__PROBLEM DESCRIPTION__:
Copy out the full listing below as it stands, with its pictures left behind.

__PROVIDED ENTRIES__:
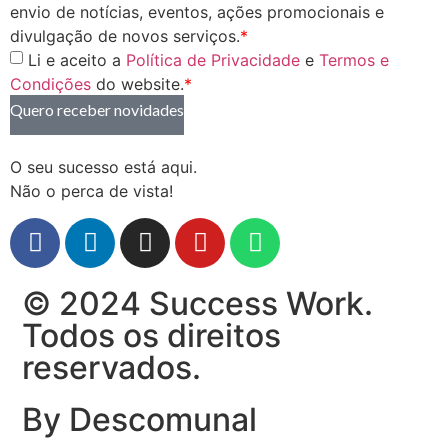
envio de notícias, eventos, ações promocionais e
divulgação de novos serviços.
*
Li e aceito a
Política de Privacidade
e
Termos e
Condições
do website.
*
Quero receber novidades
O seu sucesso está aqui.
Não o perca de vista!
© 2024 Success Work.
Todos os direitos
reservados.
By Descomunal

__RESULT FOR THIS TASK__:
envio de notícias, eventos, ações promocionais e
divulgação de novos serviços.
*
Li e aceito a
Política de Privacidade
e
Termos e
Condições
do website.
*
Quero receber novidades
O seu sucesso está aqui.
Não o perca de vista!
© 2024 Success Work.
Todos os direitos
reservados.
By Descomunal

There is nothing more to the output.